Building supplies business Wolseley has pleased investors with a raised dividend and £250m share buyback, after a strong US performance boosted its results.
The company, which has around two-thirds of profits in the US, said it would pay a full year dividend of 82.5p a share, up 25%, and launch its third buyback in three years.
It reported an 8.6% rise in full year trading profit to £761m, better than the £750m expected by the City. Its US business benefited from growth in housebuilding and an increase in market share, which helped offset weak markets in Europe. Peel Hunt analyst Clyde Lewis said:
Full-year results were essentially a reverse image of the Ryder Cup – the US posted stellar results, with its trading margin moving up by 40 basis points to 7.7%. Meanwhile Europe, despite lots of endeavour, saw trading profits slip by 9%. With over 70% of profits now coming from the US (and a further 6% from Canada), the driving force behind the group is increasingly clear, especially when the European outlook is dull at best. We don't think the shares are that expensive, but we see better value elsewhere. Remains a hold.
But in the market Wolseley is currently up 42p at £32.99.
Elsewhere Melrose has risen 10.6p to 248p after the industrial group announced the purchase of US heating component specialist Eclipse for $158m in cash.
AO World has added 6p to 198p after it said its German website would go live on Wednesday, six months ahead of schedule.

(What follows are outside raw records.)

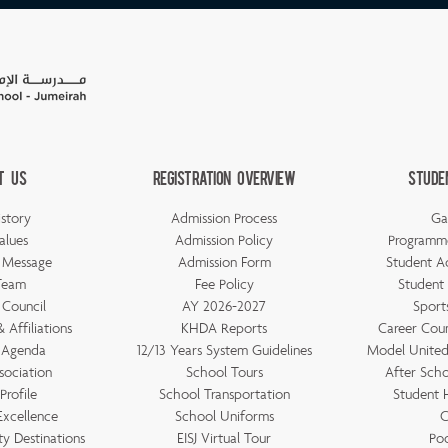
t Us
Registration Overview
Stude
story
Admission Process
Ga
alues
Admission Policy
Programm
s Message
Admission Form
Student A
Team
Fee Policy
Student
 Council
AY 2026-2027
Sports
 Affiliations
KHDA Reports
Career Couns
 Agenda
12/13 Years System Guidelines
Model United 
sociation
School Tours
After Scho
Profile
School Transportation
Student
Excellence
School Uniforms
C
ty Destinations
EISJ Virtual Tour
Po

Mike Stewart at Shore Capital said:
When we initiated coverage earlier this year, we forecast a £4m start-up loss for [Germany] with no revenue contribution, this ultimately caused a drag on the group's earnings; consequently, we will be upgrading our numbers for the territory, and for the group, post the analyst call this morning with the belief that start-up losses will now be narrower than we initially anticipated.
Management today expressed that the core UK business continues to perform well with UK revenue growth and EBITDA on track to meet full year expectations. We suspect that trading may well be a little stronger than the market suspects however and we will be reviewing our numbers for the core UK business also. Whilst we still struggle with the valuation of this business, we believe that the differential between the intrinsic value of the group and the current market price may well have narrowed slightly.
But interdealer broker Icap has dropped 7.6p to 388.1p as it warned first half revenue would be around 10% lower than a year ago after poor trading volumes. Finance director Iain Torrens is leaving the group to join TalkTalk Telecom, up 0.4p at 298.3p.
Liberum analysts said the update was very poor:
[There is a] glimmer of hope in that trading in September was said to have improved but this is unlikely to prevent downgrades from the market. The results are expected to be second half weighted due to £40m of cost savings. Management is doing what it can but markets remain extremely difficult. Re-iterate sell.